When the data below is printed, every line must match exactly and the images must be absent.

◆ **LISTED RECORDS**:
════════════════

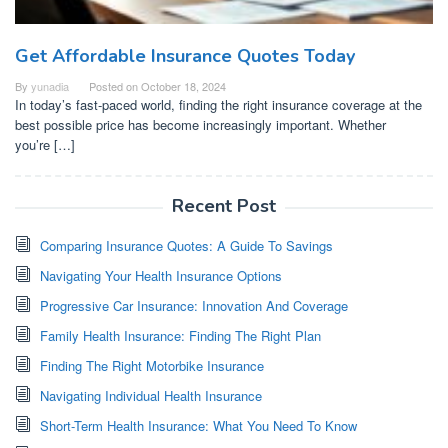
Get Affordable Insurance Quotes Today
By
yunadia
Posted on
October 18, 2024
In today’s fast-paced world, finding the right insurance coverage at the
best possible price has become increasingly important. Whether
you’re […]
Recent Post
Comparing Insurance Quotes: A Guide To Savings
Navigating Your Health Insurance Options
Progressive Car Insurance: Innovation And Coverage
Family Health Insurance: Finding The Right Plan
Finding The Right Motorbike Insurance
Navigating Individual Health Insurance
Short-Term Health Insurance: What You Need To Know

════════════════

◆ **SOLUTION TO THE EXERCISE**:
Get Affordable Insurance Quotes Today
By
yunadia
Posted on
October 18, 2024
In today’s fast-paced world, finding the right insurance coverage at the
best possible price has become increasingly important. Whether
you’re […]
Recent Post
Comparing Insurance Quotes: A Guide To Savings
Navigating Your Health Insurance Options
Progressive Car Insurance: Innovation And Coverage
Family Health Insurance: Finding The Right Plan
Finding The Right Motorbike Insurance
Navigating Individual Health Insurance
Short-Term Health Insurance: What You Need To Know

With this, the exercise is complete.